General characteristics
- Class & type: Edsall-class destroyer escort
- Displacement: 1,253 tons standard; 1,590 tons full load;
- Length: 306 feet (93.27 m)
- Beam: 36.58 feet (11.15 m)
- Draft: 10.42 full load feet (3.18 m)
- Propulsion: 4 FM diesel engines,; 4 diesel-generators,; 6,000 shp (4.5 MW),; 2 screws;
- Speed: 21 knots (39 km/h)
- Range: 9,100 nmi. at 12 knots; (17,000 km at 22 km/h);
- Complement: 8 officers, 201 enlisted
- Armament: 3 × single 3 in (76 mm)/50 guns; 1 × twin 40 mm AA guns; 8 × single 20 mm AA guns; 1 × triple 21 in (533 mm) torpedo tubes; 8 × depth charge projectors; 1 × depth charge projector (hedgehog); 2 × depth charge tracks;

= USS Mills =

1943 Edsall-class destroyer escort

USS Mills (DE-383) was an Edsall-class destroyer escort built for the U.S. Navy during World War II. She served in the Atlantic Ocean and the Pacific Ocean and provided destroyer escort protection against submarine and air attack for Navy vessels and convoys. Post-war, she performed additional duties for the Navy, including those of a radar picket ship and a safety and support ship for Operation Deep Freeze.

==Namesake==
Lloyd Jones Mills was born on 3 July 1917, in Rock Springs, Wyoming. He enlisted in the U.S. Naval Reserve as seaman second class on 4 December 1940. He was appointed aviation cadet on 6 March 1941, naval aviator on 22 August 1941 and commissioned Ensign on 19 September 1941. He was killed on 30 July 1942, in an airplane crash during the Aleutian Islands campaign and was posthumously awarded the Distinguished Flying Cross for heroism and extraordinary achievement in action 1–15 June 1942.

==Construction and commissioning==
She was laid down 26 March 1943 by Brown Shipbuilding Co., Houston, Texas; launched 26 May 1943; sponsored by Mrs. James E. Mills; and commissioned 12 October 1943.

== World War II North Atlantic operations==

After shakedown out of Bermuda, Mills trained nucleus crews for frigates and destroyer escorts off Norfolk, Virginia, until 10 January 1944 when she began transatlantic convoy escort duty. On her second voyage into the Mediterranean, Mills' convoy was attacked before dawn 1 April 1944, 56 miles west of Algiers by German torpedo bombers. SS Jared Ingersoll, a Liberty ship, was hit and set blazing. Mills picked up survivors who had abandoned ship, and sent a boarding party to extinguish her fires. British tug HMS Mindfull and Mills then towed Jared Ingersoll to Algiers.

== Transferred to the Pacific Ocean ==

By V-E Day, for which she was moored at Brooklyn Navy Yard, Mills had completed nine voyages on escort duty to the Mediterranean, Ireland, the United Kingdom, and France. Mills left New York City 30 May 1945 for the Panama Canal and Adak, Alaska, arriving 8 July.
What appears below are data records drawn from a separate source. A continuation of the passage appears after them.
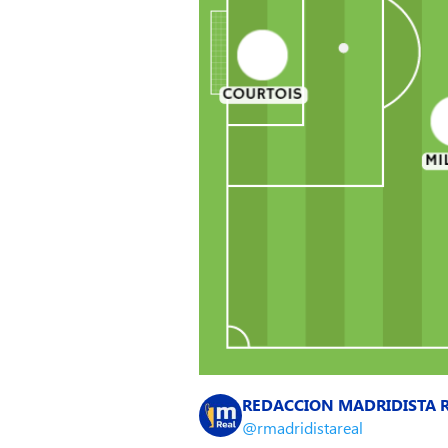
REDACCION MADRIDISTA 
@rmadridistareal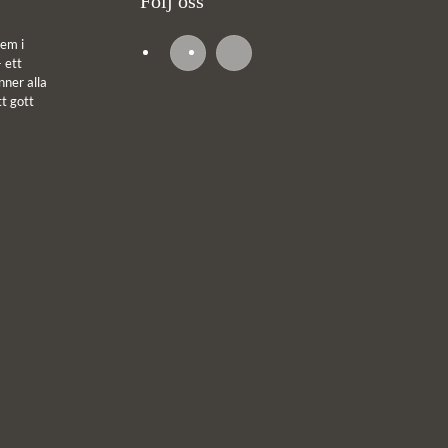
Följ oss
em i
 ett
ner alla
tt gott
She served there as weather station, plane guard, and escort between Alaskan ports until sailing 20 August for occupation duty, arriving 9 September at Ominato Ko, Honshū.
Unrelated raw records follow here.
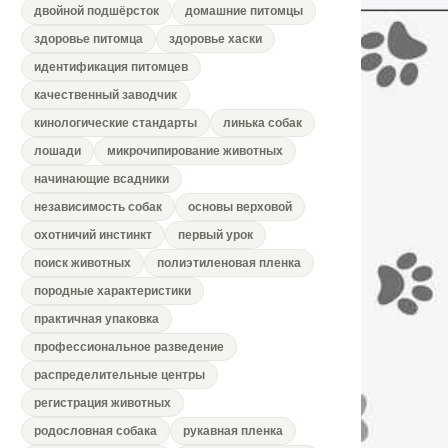
двойной подшёрсток
домашние питомцы
здоровье питомца
здоровье хаски
идентификация питомцев
качественный заводчик
кинологические стандарты
линька собак
лошади
микрочипирование животных
начинающие всадники
независимость собак
основы верховой
охотничий инстинкт
первый урок
поиск животных
полиэтиленовая пленка
породные характеристики
практичная упаковка
профессиональное разведение
распределительные центры
регистрация животных
родословная собака
рукавная пленка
Briefly returning to Alaska 25 September to 17 November, Mills steamed west again to operate out of Taku and Tianjin, China, until 11 February 1946. Returning to the States via Pearl Harbor and the Panama Canal, she arrived Charleston, South Carolina, 22 March, sailed 25 April for Green Cove Springs, Florida, and decommissioned 14 June to go into reserve.

== Converted to Radar Picket Ship ==

Eleven years later, after installation of additional radar and electronic equipment and enlargement of her superstructure at Boston Naval Shipyard, Mills was reclassified DER-383 and recommissioned 3 October 1957. Assigned as a radar picket of the North American Continental Air Defense System to deter surprise attack by locating and reporting aircraft headed toward North America, Mills sailed 3 April 1958 from Newport, Rhode Island, for Argentia, Newfoundland, to begin her first picket. She made 17 subsequent 3 to 4-week pickets on the barrier stretching from Newfoundland to the Azores through 28 July 1961, as well as one off the southeast coast of the United States.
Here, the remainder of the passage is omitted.